Senior Cloud Data Operations Engineer with strong hands-on experience managing, and operating a FedRamp compliant AWS (GovCloud) data Platform
Responsibilities
- Support/Operate an Enterprise Data Services Platform (RedShift/EMR/OpenSearch Service)
- Built/enhance upon the current solution to ensure that is able to meet NFRs, service-level agreements (SLAs), and operational-level agreements
- Drive issue resolutions and root cause analysis with on-call duty
- Create and maintain runbooks for all operational processes
- Implement operational best practices for running data applications in the Cloud, and promote these best practices to the team and to the end-users
- Identify gaps and configure AWS services in use for optimal performance and user experience
- Automating processes/tasks to increase operational efficiency and customer experience
- Proactive monitoring and optimization of solutions
- Implement a proactive Monitoring & Alerting of potential bottlenecks to prevent/mitigate/resolve performance issues
- Implementing recovery strategies to execute in the event of cloud downtime or failures
- Troubleshoot/investigate data platform issues and implement workarounds/solutions in all environments (production/non-production)

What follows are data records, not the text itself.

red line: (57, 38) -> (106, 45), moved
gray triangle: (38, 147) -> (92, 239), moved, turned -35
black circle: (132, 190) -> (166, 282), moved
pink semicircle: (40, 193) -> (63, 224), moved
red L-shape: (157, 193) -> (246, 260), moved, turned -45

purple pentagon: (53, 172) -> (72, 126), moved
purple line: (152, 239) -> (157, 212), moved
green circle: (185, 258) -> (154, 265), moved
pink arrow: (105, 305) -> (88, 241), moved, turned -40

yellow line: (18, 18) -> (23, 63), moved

- Identifying and implementing cost-saving strategies to reduce cloud operational costs
- Experience with enterprise rollout to production using CI/CD pipeline
Qualifications / Requirements Include:
- Solid hands-on experience deploying, managing, and operating a production data platform implemented in AWS GovCloud: Security, Identity & Compliance: AWS Identity & Access Management, AWS Key Management Service, AWS Secrets Manager, AWS Certificate Manager Management/Compliance: Amazon CloudWatch, AWS CloudTrail Analytics: Amazon RedShift, Amazon EMR, Amazon OpenSearch Service formerly known as ElasticSearch Service
- Ability to work independently and in a collaborative environment with cross-functional teams
- Strong client-facing experience
- Strong development experience in Python and Shell
- Knowledgeable of Spark processing engine & Big Data/Hadoop framework
- Experience implementing highly available and disaster Recovery data solutions in AWS
- The ability to discuss and explain system architecture and component design
- Hands-on experience with FedRAMP data applications built-in AWS GovCloud
- Working knowledge of Configuration management, Change management, and database administration
- Experience with application/IAC security testing tools is a plus
- Experience with installing/configuring and troubleshooting issues with SSL Certificates.

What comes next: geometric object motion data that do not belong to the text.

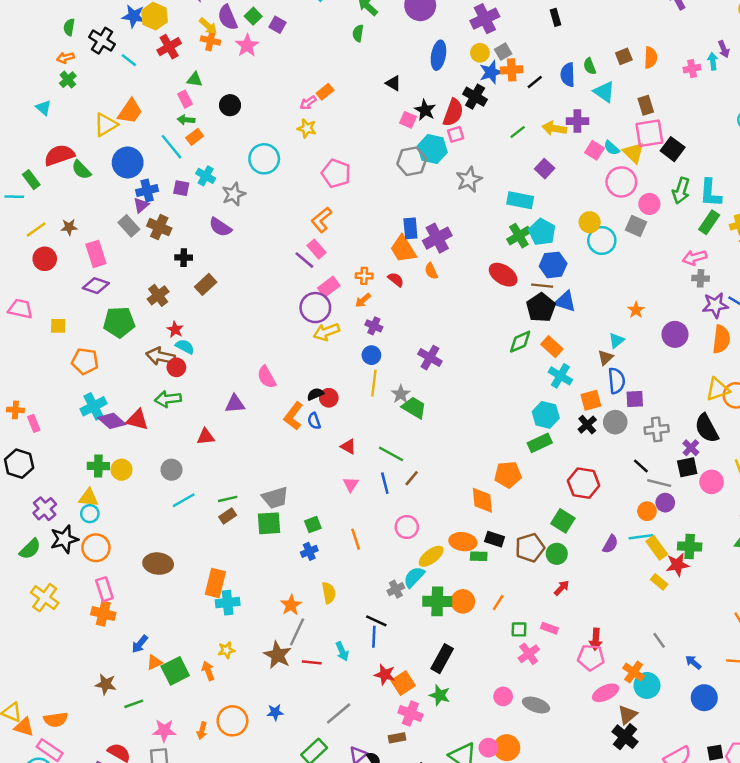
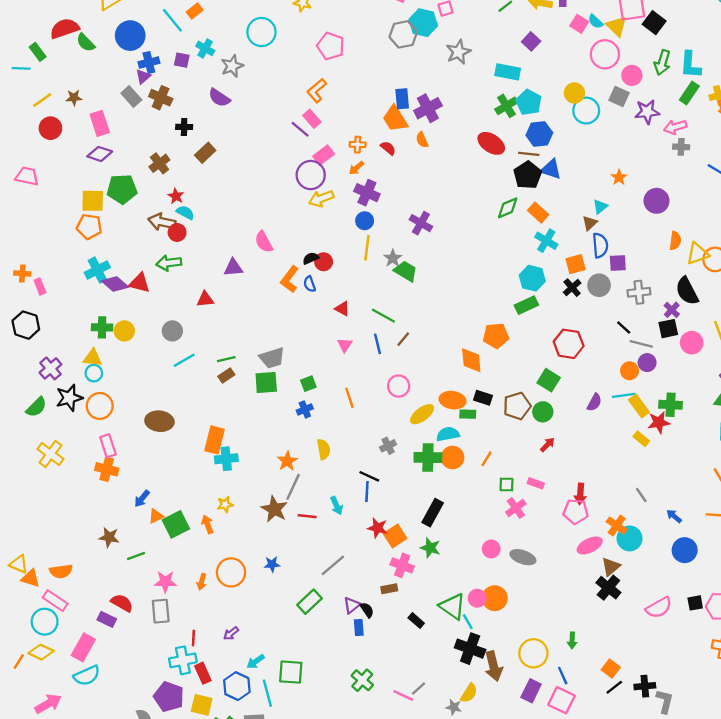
purple star: (715, 305) -> (647, 112), moved
yellow square: (58, 326) -> (93, 201), moved, size x1.5
purple cross: (374, 326) -> (367, 193), size x1.5
orange semicircle: (721, 339) -> (675, 241), moved, size x0.7
cyan semicircle: (414, 577) -> (448, 434), moved, turned 35

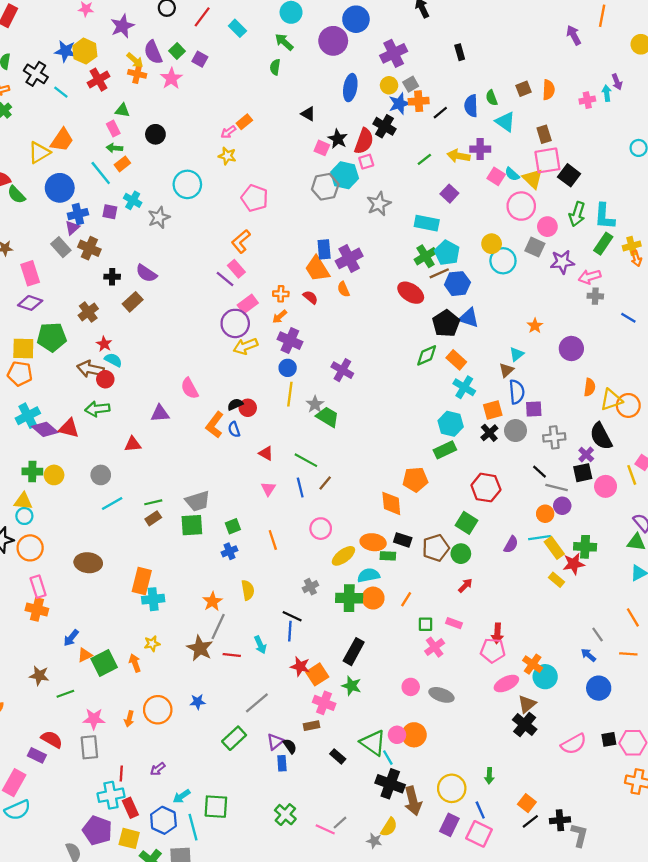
purple semicircle: (219, 98) -> (146, 273), moved
brown line: (529, 154) -> (439, 273), moved, turned -30
gray line: (641, 495) -> (598, 635), moved

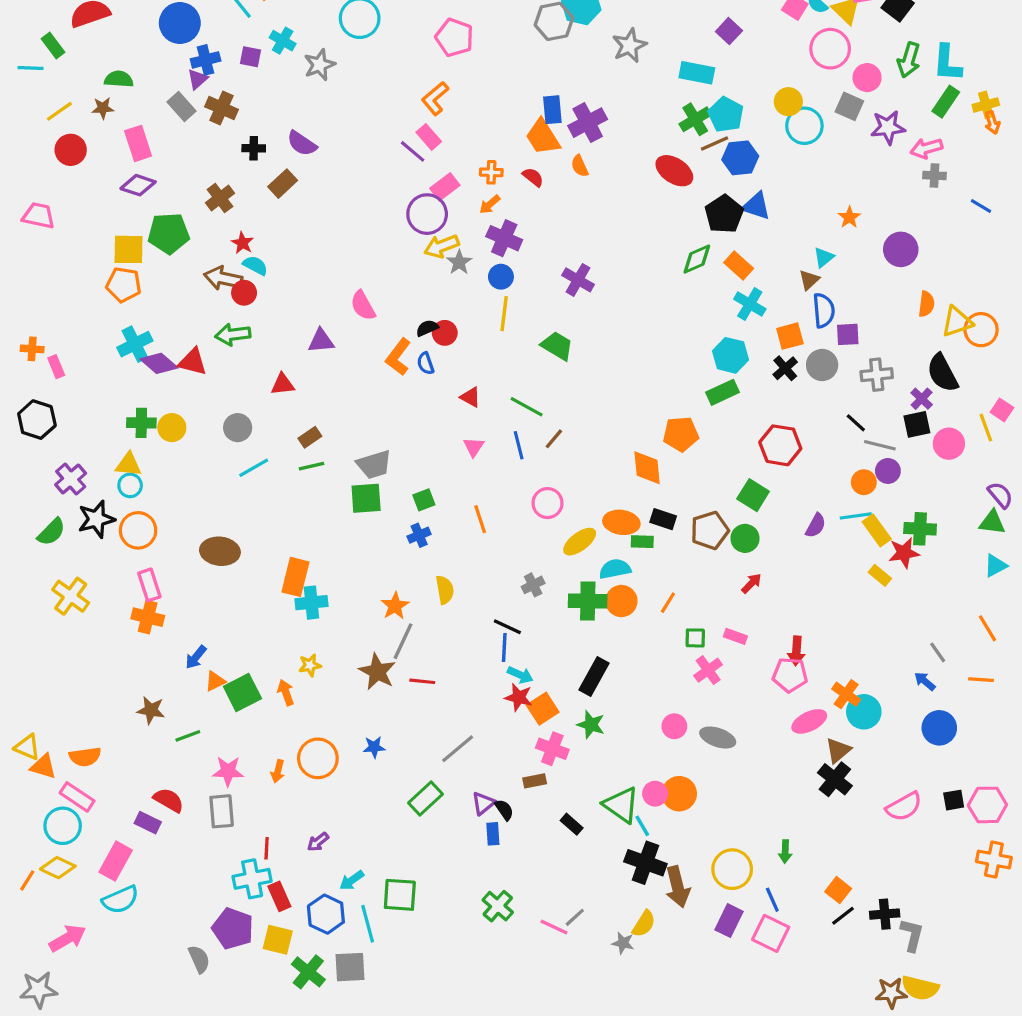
green semicircle: (16, 195) -> (119, 79), moved, turned 138
gray star: (315, 404) -> (459, 262), moved
brown rectangle: (153, 518) -> (310, 437), moved
cyan arrow: (260, 645) -> (520, 675), moved, turned -42

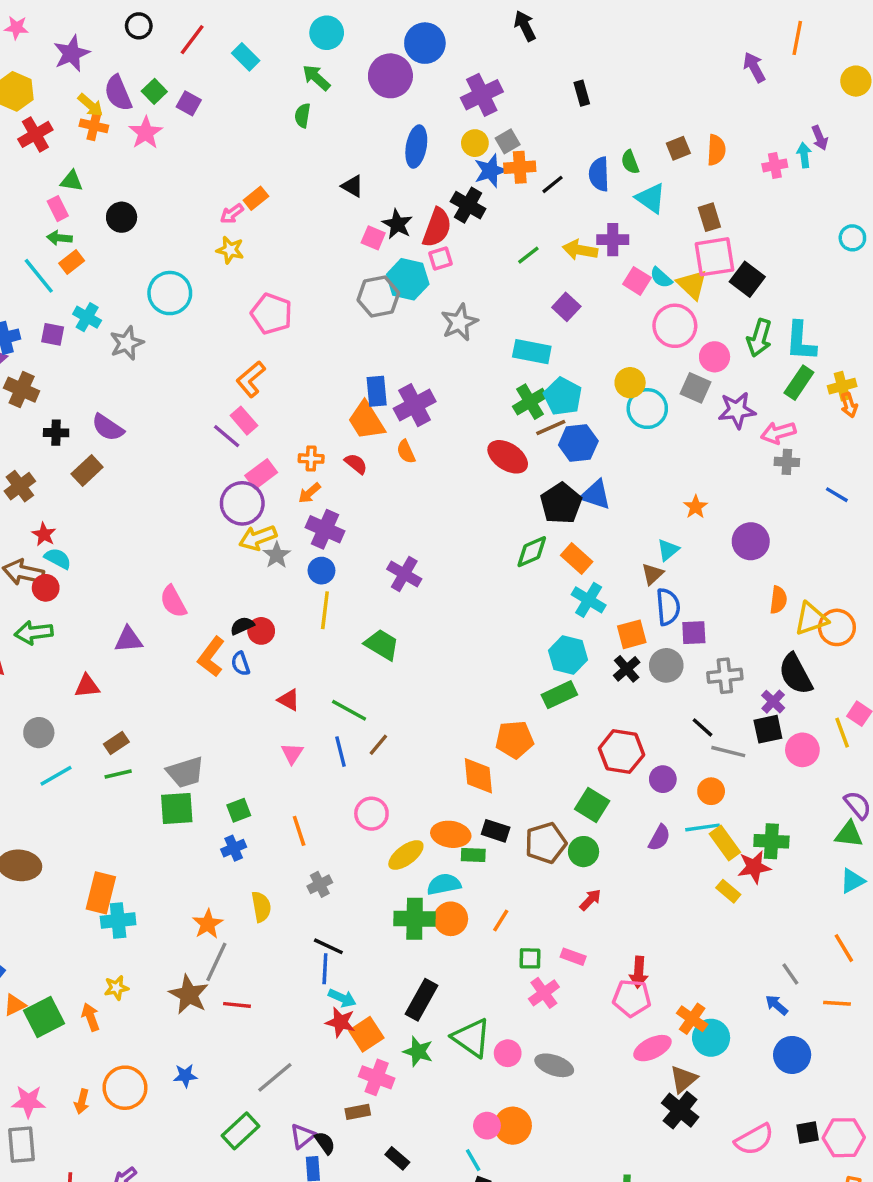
purple circle: (888, 471) -> (663, 779), moved
gray cross: (533, 585) -> (320, 884), moved
green triangle: (621, 805) -> (471, 1038), moved

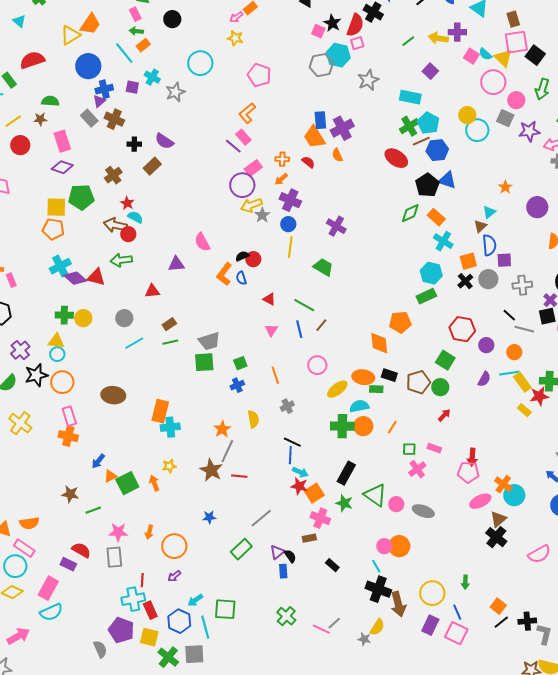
orange circle: (125, 1088) -> (174, 546), moved

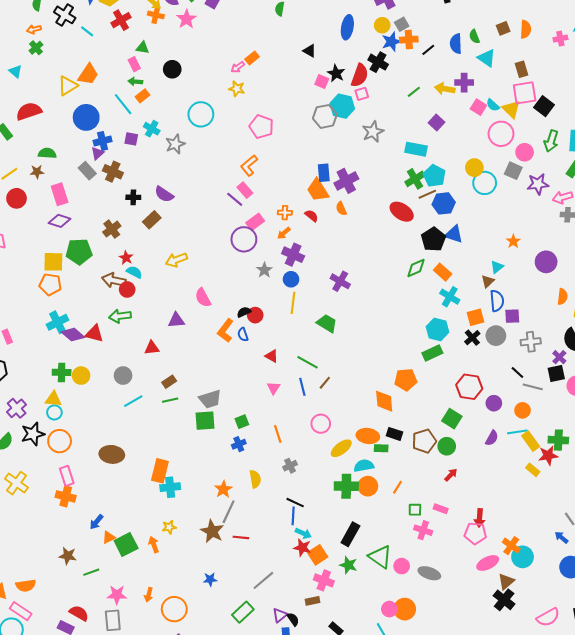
yellow arrow: (251, 205) -> (176, 260), moved
pink cross: (417, 469) -> (423, 530), turned -36

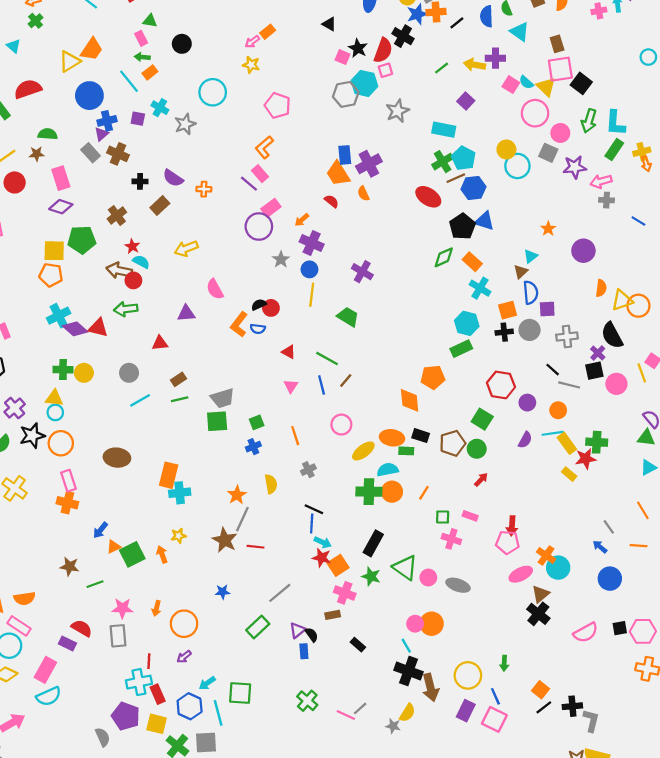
orange cross: (285, 213) -> (204, 189), moved
blue semicircle: (243, 335) -> (258, 329), turned -64
black cross: (472, 338) -> (504, 332), turned 35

- Deploying & Provisioning environments
- Familiarity with Terraform & GitLab to maintain
Nice to have:
- Analytics: Amazon QuickSight, AWS Glue, Amazon Athena
- Databases: Amazon DynamoDB, AWS Database Migration Service, Amazon RDS
- Compute: AWS Lambda, Amazon EC2
- Storage: Amazon Simple Storage Service (S3)
- Strong development experience in Scala & Java
This is a long-term contract in San Francisco (hybrid/remote). MUST be a US citizen, or at least have I-140 to be eligible for employment with this company.